World Cup 2014

Three Things: Iker Casillas and Spain go up in flames in World Cup shocker | Armchair Analyst

Tika-taka didn't die in Salvador on Friday evening. Spain will still come out in their next two games and keep the ball, knock it around for 70 percent of the game, and play some of the prettiest soccer of this tournament.

What died in Spain's 5-1 loss to the Netherlands – who were more "smart" and "fortunate" than "rampant" – was the international career of Iker Casillas. He won't play again for the team he's backstopped for nearly 15 years unless Vicente del Bosque is crazy.

We'll get to that last. First, though, a couple of tactical notes:


1. Kamikaze soccer pays off

ESPN analyst and Everton Manager Roberto Martinez called it “kamikaze football” from the Dutch at halftime when describing their defensive strategy – was man-to-man marking all over the midfield attacking third. And that's an apt description, because man-to-man marking in the modern game is totally nuts. It shouldn't have worked.

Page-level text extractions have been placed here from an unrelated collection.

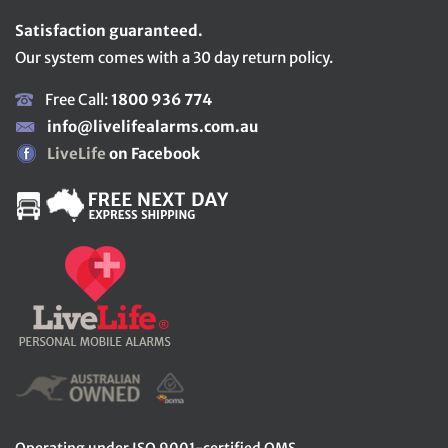
Satisfaction guaranteed.
Our system comes with a 30 day return policy.
Free Call:
1800 936 774
info@livelifealarms.com.au
LiveLife
on Facebook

It does, of course, have its uses in specific situations, but it allowed the Spanish tons of room to operate after a simple switch. And if you get tunnel-vision latching onto your man instead of paying attention to the offside trap, well:

The 5-3-2 the Netherlands played will be seen again in the rest of the group stage and beyond (should they make it), but this wild, reckless man-marking won't be. Louis van Gaal took a big gamble with this tactic and it obviously paid, but don't expect to see it over the course of any upcoming 90 minutes again.


2. Spain without Puyol are not championship caliber

The problem with Casillas (we'll get there, I promise) is fixable. All del Bosque needs to do is write "David de Gea" or "Pepe Reina" onto the lineup sheet, and La Furia Roja are back to having one of the better goalkeepers at this tournament.

The real, scary, seemingly unfixable problem is replacing Carles Puyol. Barcelona fans are nodding sadly right now, because this is a pain they feel acutely.

Gerard Piqué and Sergio Ramos are both slow of foot, both ball-playing central defenders who glide into challenges instead of putting a physical mark on the moment, and both capable of ridiculous, rudimentary errors. In Pique's case it was overplaying Arjen Robben's right (!!!!) foot on what turned out to be the game-winning goal, while for Ramos it was basically everything he did for the entire second half.

To be clear: Spain aren't going to win the World Cup, but it's not because of Casillas. It's because their central defense stinks.


3. Last rites for a legend

It’s incredible that this great goalkeeper – at his height the second-best in the world, and by resume one of the five or three or four best ever to play the game – is suddenly so clearly washed up. The fact that it’s become evident during a season in which he’s already won the premier club competition in the world and is now defending a deserved World Cup title speaks to just how great this generation of Spanish players have been.

But ... my god. He was in No Man's Land on the first goal, a true golazo for Robin van Persie:

He went up soft for the catch on the third Dutch goal, a simple play that any professional 'keeper should be expected to make. He misplayed a back pass for the fourth.

He was as bad in this game as Peyton Manning was in the Super Bowl, and the result was the worst loss by a defending champion in World Cup history.

It's unfair that this game will be a big part of Casillas' lore, because he's been fantastic for so long. But this was as bad as a goalkeeper can play, and it came with the world watching. Nobody will ever forget this.